Effect of fostatinib/fotantinib on refractory ITP
Fostamatinib is an oral small molecule kinase inhibitor that is regarded as an important complementary option in the treatment of chronic immune thrombocytopenia (ITP) overseas. It is especially suitable for refractory patients who have failed to respond to multiple lines of previous treatments. From the perspective of its mechanism of action, fostatinib interferes with the antibody-mediated platelet destruction process by inhibiting the spleen tyrosine kinase (SYK) signaling pathway, which is different from traditional treatment ideas that rely on "suppression of immunity" or "stimulation of platelet production." This mechanism makes it unique in some patients with long-term recurrent exacerbations and unsatisfactory response to glucocorticoids, gamma globulin or TPO receptor agonists.
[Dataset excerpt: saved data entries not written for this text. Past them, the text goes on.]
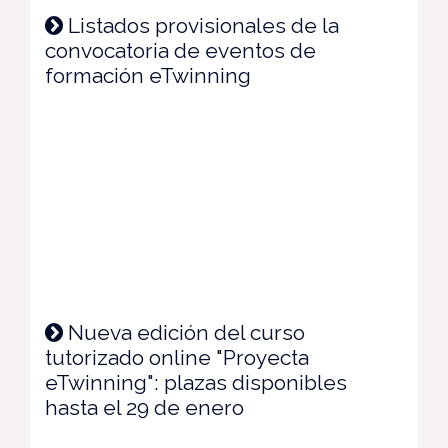
Listados provisionales de la
convocatoria de eventos de
formación eTwinning
Nueva edición del curso
tutorizado online "Proyecta
eTwinning": plazas disponibles
hasta el 29 de enero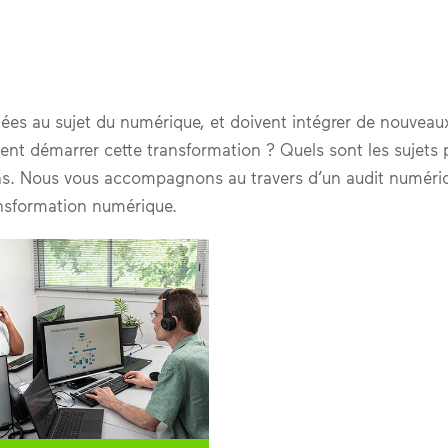
tées au sujet du numérique, et doivent intégrer de nouveaux
nt démarrer cette transformation ? Quels sont les sujets pr
ons. Nous vous accompagnons au travers d’un audit numéri
ansformation numérique.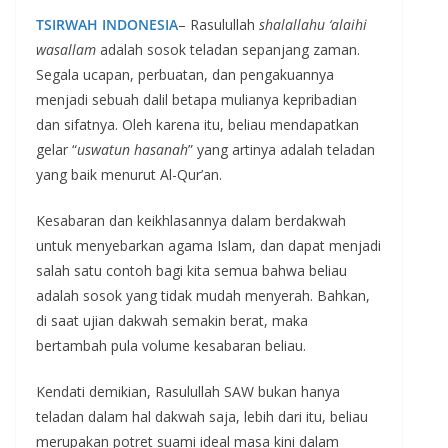
TSIRWAH INDONESIA
– Rasulullah
shalallahu ‘alaihi
wasallam
adalah sosok teladan sepanjang zaman.
Segala ucapan, perbuatan, dan pengakuannya
menjadi sebuah dalil betapa mulianya kepribadian
dan sifatnya. Oleh karena itu, beliau mendapatkan
gelar “
uswatun hasanah
” yang artinya adalah teladan
yang baik menurut Al-Qur’an.
Kesabaran dan keikhlasannya dalam berdakwah
untuk menyebarkan agama Islam, dan dapat menjadi
salah satu contoh bagi kita semua bahwa beliau
adalah sosok yang tidak mudah menyerah. Bahkan,
di saat ujian dakwah semakin berat, maka
bertambah pula volume kesabaran beliau.
Kendati demikian, Rasulullah SAW bukan hanya
teladan dalam hal dakwah saja, lebih dari itu, beliau
merupakan potret suami ideal masa kini dalam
Overseas research and clinical practice have shown that the efficacy of fostatinib is not “short-term rapid platelet rise”, but rather a gradual improvement in platelet stability. In some patients, platelet counts can be observed to be maintained within a relatively safe range after continued medication, thereby reducing the risk of bleeding and reducing reliance on emergency platelet therapy. For long-term ITP patients, this "stable and sustainable" efficacy is of great significance in clinical management, especially for patients who want to reduce hormone exposure or frequent infusion therapy.
Judging from real-world experience, the positioning of fostatinib in refractoryITP has gradually become clear: it does not replace all existing therapies, but serves as one of the important options after multi-line treatment. Some overseas hematologists have found in practice that fostatinib is more suitable for patients with a longer course of disease and where immune-mediated platelet destruction is the dominant factor. Compared with drugs that simply stimulate bone marrow hematopoiesis, its action path is closer to the immune pathogenesis of ITP, which is also an important reason why it has been repeatedly discussed and recommended in refractory ITP.